I've been spending some time recently with my K40 laser and etching anodized aluminum panels. The goal has been to achieve more colors than typical for a laser etched panel. Laser etching an anodized aluminum panel removes the anodization from that panel exposing an aluminum color. Then if you spray it with a "laser marking" material, you can etch it again, and it will bond a black color to bare aluminum. See below where I laser etch a black panel (left), apply the laser marking spray to the raw anodized panel (center), and then etch a red panel without the spray (right).
The center doesn't mark very well with black because I'm applying the marking spray to a fully anodized panel. But if you etch it first like in the far right etch above, then spray it and etch again where you want black, you get the image below, which is far better in contrast.

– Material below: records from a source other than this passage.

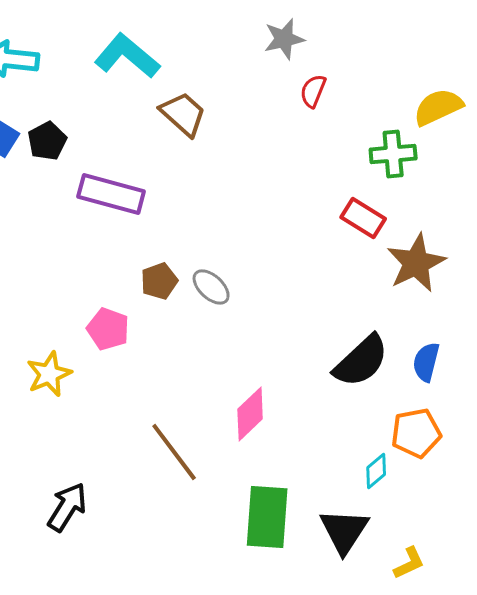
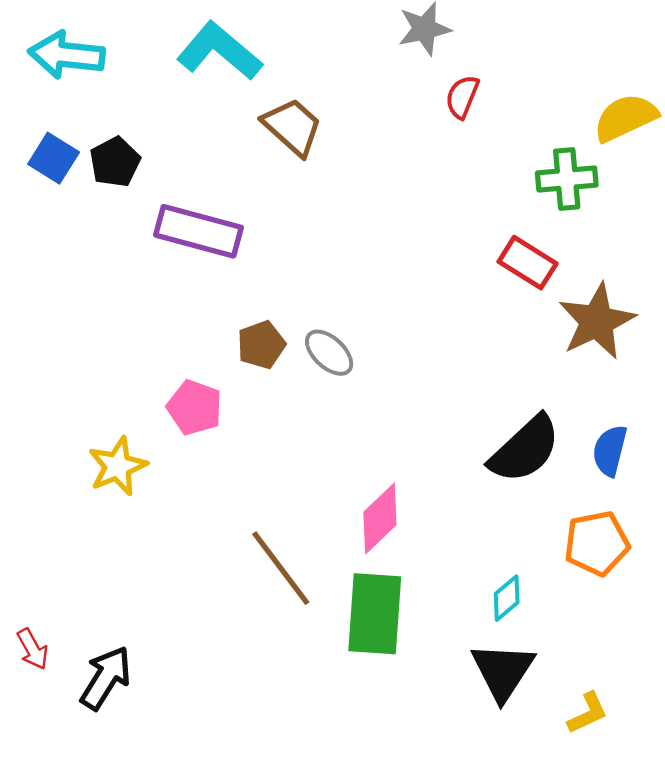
cyan diamond: (376, 471) -> (507, 598), moved
black arrow: (67, 507) -> (106, 678), moved
green rectangle: (267, 517) -> (375, 614), moved

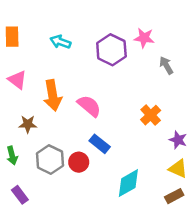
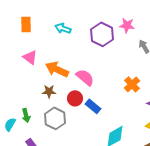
orange arrow: (53, 95) -> (57, 69), turned 125
brown star: (28, 124) -> (49, 91), moved
red circle: (79, 162) -> (75, 98), moved

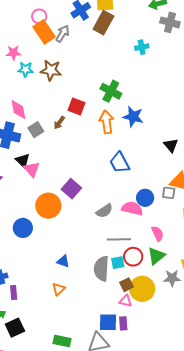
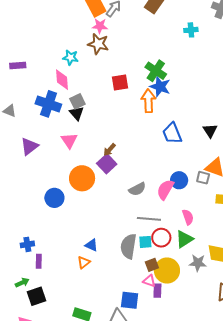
pink star: (13, 53) -> (100, 26), moved
cyan star: (26, 69) -> (70, 57), moved
red square: (76, 106) -> (120, 82), turned -36
blue star: (133, 117) -> (160, 87), moved
brown arrow: (59, 123) -> (109, 150), moved
black triangle: (23, 160) -> (77, 113), moved
blue trapezoid: (120, 163) -> (172, 133), moved
pink semicircle: (132, 208) -> (165, 190), turned -80
blue triangle: (63, 261) -> (91, 245), moved
purple rectangle: (123, 323) -> (157, 291), moved

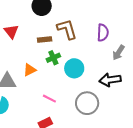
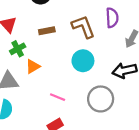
brown L-shape: (67, 29) -> (83, 27), moved
green cross: (53, 58) -> (18, 49), moved

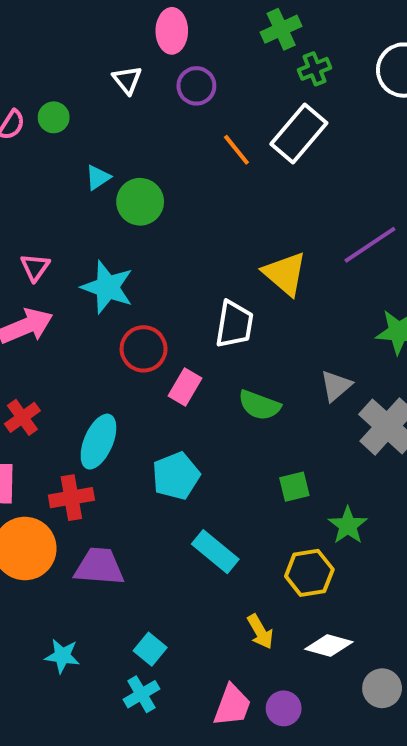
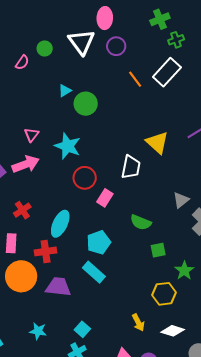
white triangle: (127, 80) -> (81, 42), size x1.8
green circle: (54, 117) -> (45, 48), moved
green semicircle: (259, 405) -> (141, 222), moved
cyan rectangle: (215, 552) -> (94, 272), moved

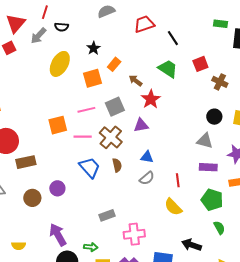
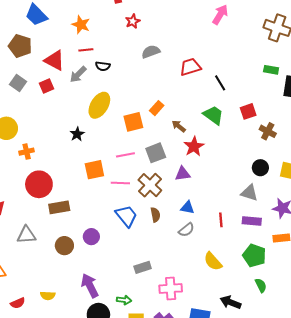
red line: (45, 12) -> (86, 50), turned 64
red triangle: (16, 23) -> (54, 60), turned -45
black star: (94, 48) -> (77, 134), moved
red line: (178, 180) -> (221, 220), moved

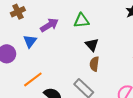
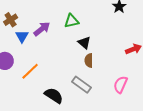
blue triangle: (30, 41) -> (22, 36), moved
orange line: (33, 79) -> (30, 71), moved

What this panel shows is that the black bonding of the marking spray is quite good but only in areas where there's solid print. The Fishbone image above has lots of dithering. The dots that make up the dither don't exactly line up after the marking, so depending on the angle you can still see bare aluminum, which drops the contrast of the black marking material. But in the solid areas it's quite good. Looking under the scope at a dot, there's an offset of the black marking material and the base aluminum spot. I'm not sure if that's a repeatability error in the K40 reprint, or if the black marking material shrinks a bit when hit by the laser. I'll experiment more in the future.
I have some ideas for laser etching of future products to get a panel that has 3 colors: red, black, and aluminum. Should be fun.